Consistency (databases)

databases distributed-systems

Consistency

For databases, ‘‘consistency’’ means satisfying integrity constraints, which are about the correctness of the data in a database. So a database is ‘‘consistent’’ if all its constraint are satisfied.

Integrity Constraints

Some of the integrity constraints are:

entity integrity constraint (a primary key cannot be null)
referential integrity constraint (if a tuple $X$ in one relation refers to some other tuple $Y$ in another relation, $Y$ must always exist in that relation)

Examples of predicates that must hold:

$x$ is a key of relation $R$
Functional Dependency $x \to y$ holds in $R$
domain($x$) = {Red, Green, Blue} - the only allowed values
no employee should make more than twice average salary (achieved with triggers in Active Databases)
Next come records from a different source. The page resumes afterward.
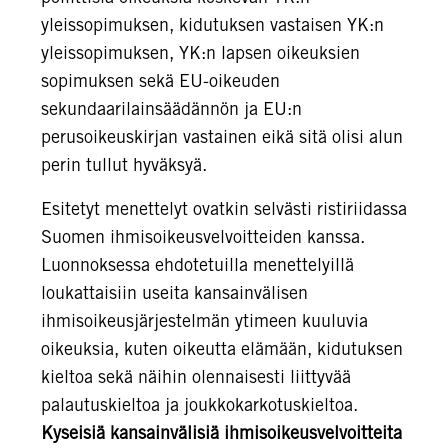
yleissopimuksen, kidutuksen vastaisen YK:n
yleissopimuksen, YK:n lapsen oikeuksien
sopimuksen sekä EU-oikeuden
sekundaarilainsäädännön ja EU:n
perusoikeuskirjan vastainen eikä sitä olisi alun
perin tullut hyväksyä.
Esitetyt menettelyt ovatkin selvästi ristiriidassa
Suomen ihmisoikeusvelvoitteiden kanssa.
Luonnoksessa ehdotetuilla menettelyillä
loukattaisiin useita kansainvälisen
ihmisoikeusjärjestelmän ytimeen kuuluvia
oikeuksia, kuten oikeutta elämään, kidutuksen
kieltoa sekä näihin olennaisesti liittyvää
palautuskieltoa ja joukkokarkotuskieltoa.
Kyseisiä kansainvälisiä ihmisoikeusvelvoitteita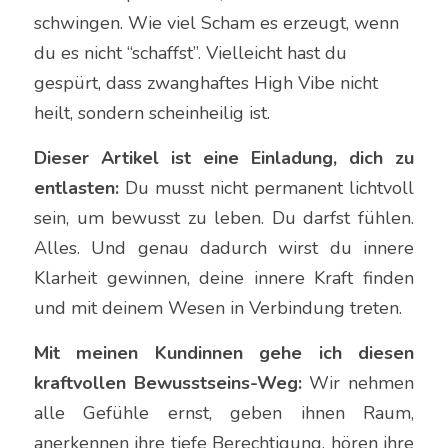
schwingen. Wie viel Scham es erzeugt, wenn 
du es nicht “schaffst”. Vielleicht hast du 
gespürt, dass zwanghaftes High Vibe nicht 
heilt, sondern scheinheilig ist.
Dieser Artikel ist eine Einladung, dich zu 
entlasten: 
Du musst nicht permanent lichtvoll 
sein, um bewusst zu leben. Du darfst fühlen. 
Alles. Und genau dadurch wirst du innere 
Klarheit gewinnen, deine innere Kraft finden 
und mit deinem Wesen in Verbindung treten.
Mit meinen Kundinnen gehe ich diesen 
kraftvollen Bewusstseins-Weg:
 Wir nehmen 
alle Gefühle ernst, geben ihnen Raum, 
anerkennen ihre tiefe Berechtigung, hören ihre 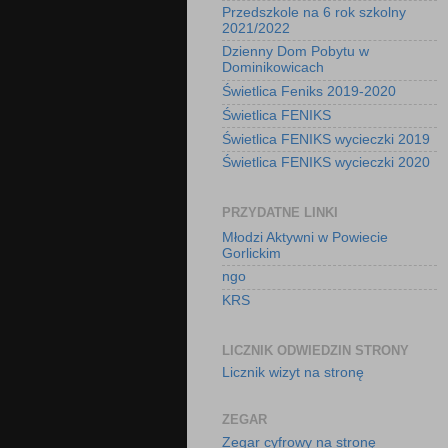
Przedszkole na 6 rok szkolny
2021/2022
Dzienny Dom Pobytu w
Dominikowicach
Świetlica Feniks 2019-2020
Świetlica FENIKS
Świetlica FENIKS wycieczki 2019
Świetlica FENIKS wycieczki 2020
PRZYDATNE LINKI
Młodzi Aktywni w Powiecie
Gorlickim
ngo
KRS
LICZNIK ODWIEDZIN STRONY
Licznik wizyt na stronę
ZEGAR
Zegar cyfrowy na stronę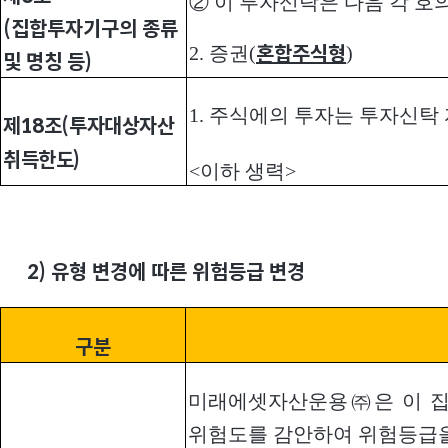
② 이 투자신탁은 다음 각 호
(집합투자기구의 종류
2. 증권(
)
혼합주식형
및 명칭 등)
1. 주식에의 투자는 투자신
제18조(투자대상자산
취득한도)
<이하 생력>
2)
유형 변경에 따른 위험등급 변경
구분
미래에셋자산운용㈜은 이 집
위험도를 감안하여 위험등급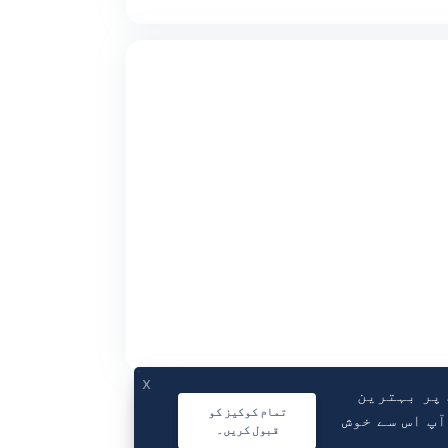
x
 پر بہترین
تمام کوکیز کو
آپ اس سے خوش
قبول کریں۔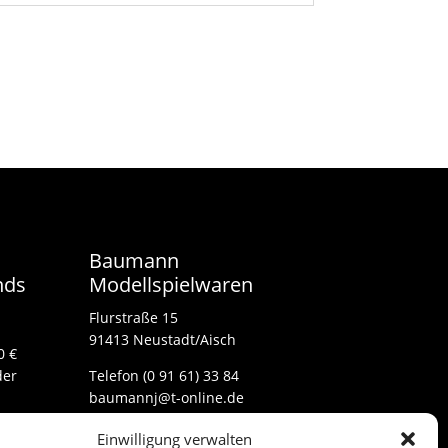
Baumann
nds
Modellspielwaren
Flurstraße 15
91413 Neustadt/Aisch
0 €
der
Telefon (0 91 61) 33 84
baumannj@t-online.de
Einwilligung verwalten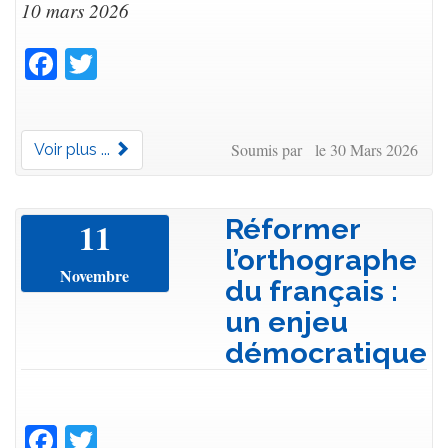
10 mars 2026
Facebook
Twitter
Soumis par le 30 Mars 2026
Voir plus ...
Réformer
11
l’orthographe
Novembre
du français :
un enjeu
démocratique
Facebook
Twitter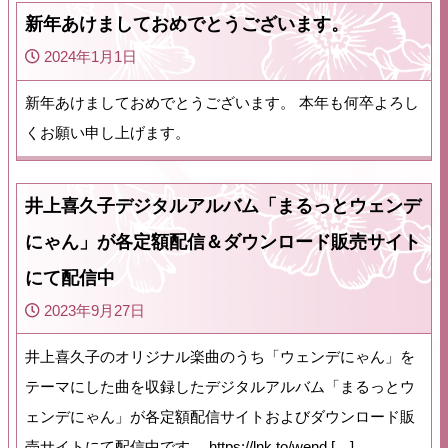
新年あけましておめでとうございます。
2024年1月1日
新年あけましておめでとうございます。 本年も何卒よろし
くお願い申し上げます。
井上喜久子デジタルアルバム「まるっとウェンデ
にゃん」が各定額配信＆ダウンロード販売サイト
にて配信中
2023年9月27日
井上喜久子のオリジナル楽曲のうち「ウェンデにゃん」を
テーマにした曲を収録したデジタルアルバム「まるっとウ
ェンデにゃん」が各定額配信サイトおよびダウンロード販
売サイトにて配信中です。 https://lnk.to/wend […]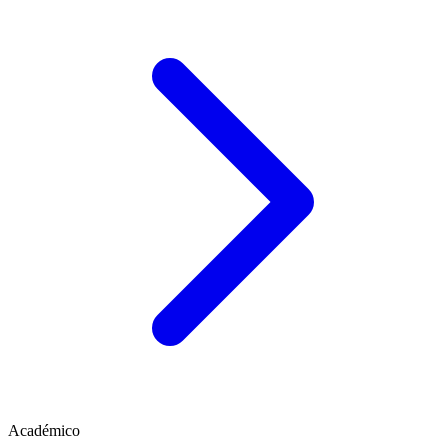
Académico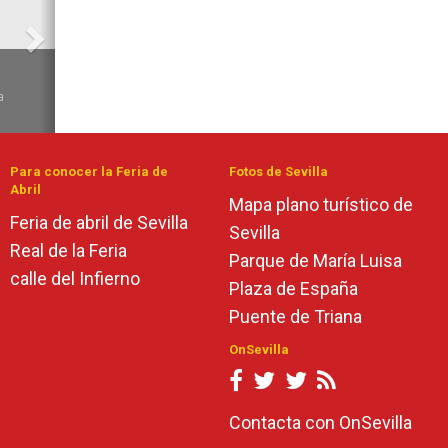
6
a
Para conocer la Feria de
Fotos de Sevilla
Abril
Mapa plano turístico de
Feria de abril de Sevilla
Sevilla
Real de la Feria
Parque de María Luisa
calle del Infierno
Plaza de España
Puente de Triana
OnSevilla
Contacta con OnSevilla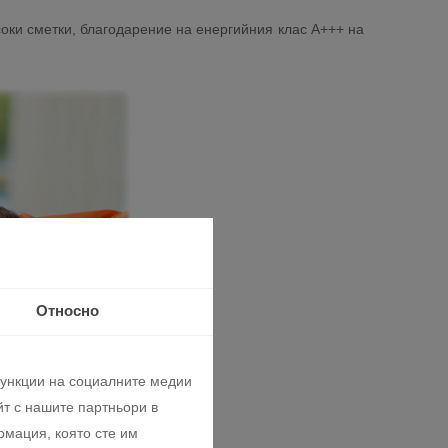
соки сметки, благодарение на енергийния клас А+++ на
Относно
функции на социалните медии
т с нашите партньори в
рмация, която сте им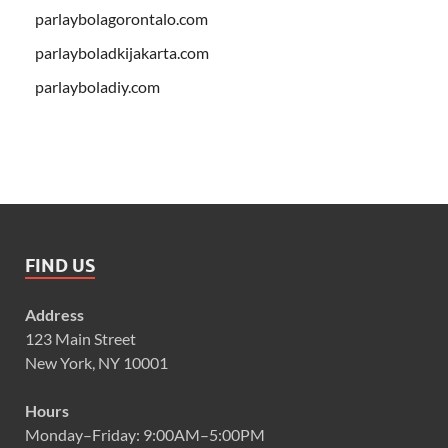
parlaybolagorontalo.com
parlayboladkijakarta.com
parlayboladiy.com
FIND US
Address
123 Main Street
New York, NY 10001
Hours
Monday–Friday: 9:00AM–5:00PM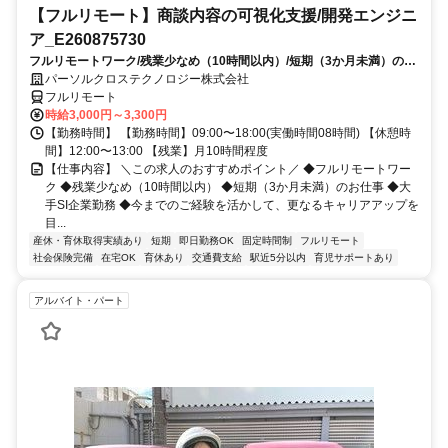
【フルリモート】商談内容の可視化支援/開発エンジニ
ア_E260875730
フルリモートワーク/残業少なめ（10時間以内）/短期（3か月未満）のお
仕事/大手SI企業勤務/今までのご経験を活かして、更なるキャリアアップ
パーソルクロステクノロジー株式会社
を目指せます
フルリモート
時給3,000円～3,300円
【勤務時間】 【勤務時間】09:00〜18:00(実働時間08時間) 【休憩時
間】12:00〜13:00 【残業】月10時間程度
【仕事内容】 ＼この求人のおすすめポイント／ ◆フルリモートワー
ク ◆残業少なめ（10時間以内） ◆短期（3か月未満）のお仕事 ◆大
手SI企業勤務 ◆今までのご経験を活かして、更なるキャリアアップを
目...
産休・育休取得実績あり
短期
即日勤務OK
固定時間制
フルリモート
社会保険完備
在宅OK
育休あり
交通費支給
駅近5分以内
育児サポートあり
アルバイト・パート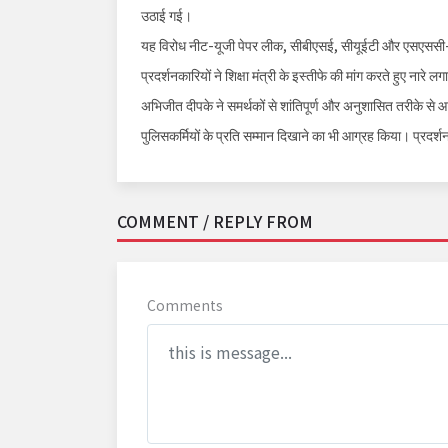
उठाई गई।
यह विरोध नीट-यूजी पेपर लीक, सीबीएसई, सीयूईटी और एसएससी-ज
प्रदर्शनकारियों ने शिक्षा मंत्री के इस्तीफे की मांग करते हुए नारे ल
अभिजीत दीपके ने समर्थकों से शांतिपूर्ण और अनुशासित तरीके से आ
पुलिसकर्मियों के प्रति सम्मान दिखाने का भी आग्रह किया। प्रदर्शन क
COMMENT / REPLY FROM
Comments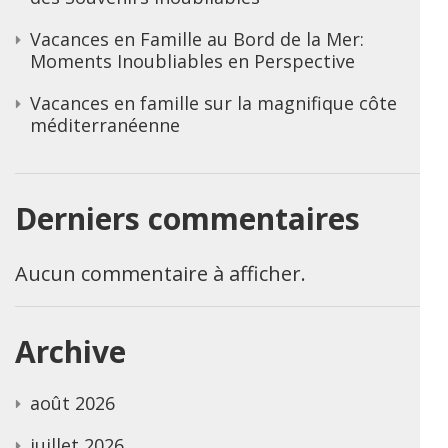
Vacances en Famille au Bord de la Mer:
Moments Inoubliables en Perspective
Vacances en famille sur la magnifique côte
méditerranéenne
Derniers commentaires
Aucun commentaire à afficher.
Archive
août 2026
juillet 2026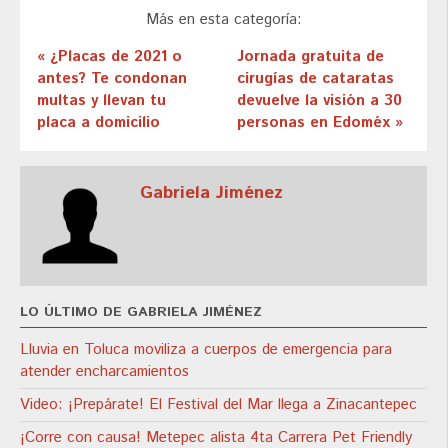
Más en esta categoría:
« ¿Placas de 2021 o
Jornada gratuita de
antes? Te condonan
cirugías de cataratas
multas y llevan tu
devuelve la visión a 30
placa a domicilio
personas en Edoméx »
Gabriela Jiménez
LO ÚLTIMO DE GABRIELA JIMÉNEZ
Lluvia en Toluca moviliza a cuerpos de emergencia para
atender encharcamientos
Video: ¡Prepárate! El Festival del Mar llega a Zinacantepec
¡Corre con causa! Metepec alista 4ta Carrera Pet Friendly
In a database to specify if data is valid we use constraints.

Transaction Constraints

Transaction Consistency

essentially involve two database states: the old state (before $T$) and the new state (after $T$)
but ‘'’always’’’ maintaining a database in a consistent state is impossible

Example:

we have $n$ accounts in a bank: $a_1, …, a_n$
suppose that we store the total sum somewhere in the database
constraint: $a_1 + … + a_n = \text{TOTAL}$
but during a transaction the database may be in inconsistent state
transaction: deposit 100 USD to $a_2$
to do that we need:
- update $a_2: a_2 \leftarrow a_2 + 100$
- (at this moment the constraint is not satisfied)
- update TOTAL: $\text{TOTAL} \leftarrow \text{TOTAL} + 100$
so during the transaction we’ll have a state in which the DB is not consistent

We can define a ‘‘transaction’’ as a sequence of updates on the database.

It ‘‘preserves consistency’’ if executing it brings a database from one consistent state to another.
The database doesn’t have to be consistent during the transaction.
For transactions, consistency is the letter “C” in the ACID.
And a transaction should happen in Isolation (Letter “I” in ACID)

Crash Recovery

But what if during the execution of a transaction a crash occurs?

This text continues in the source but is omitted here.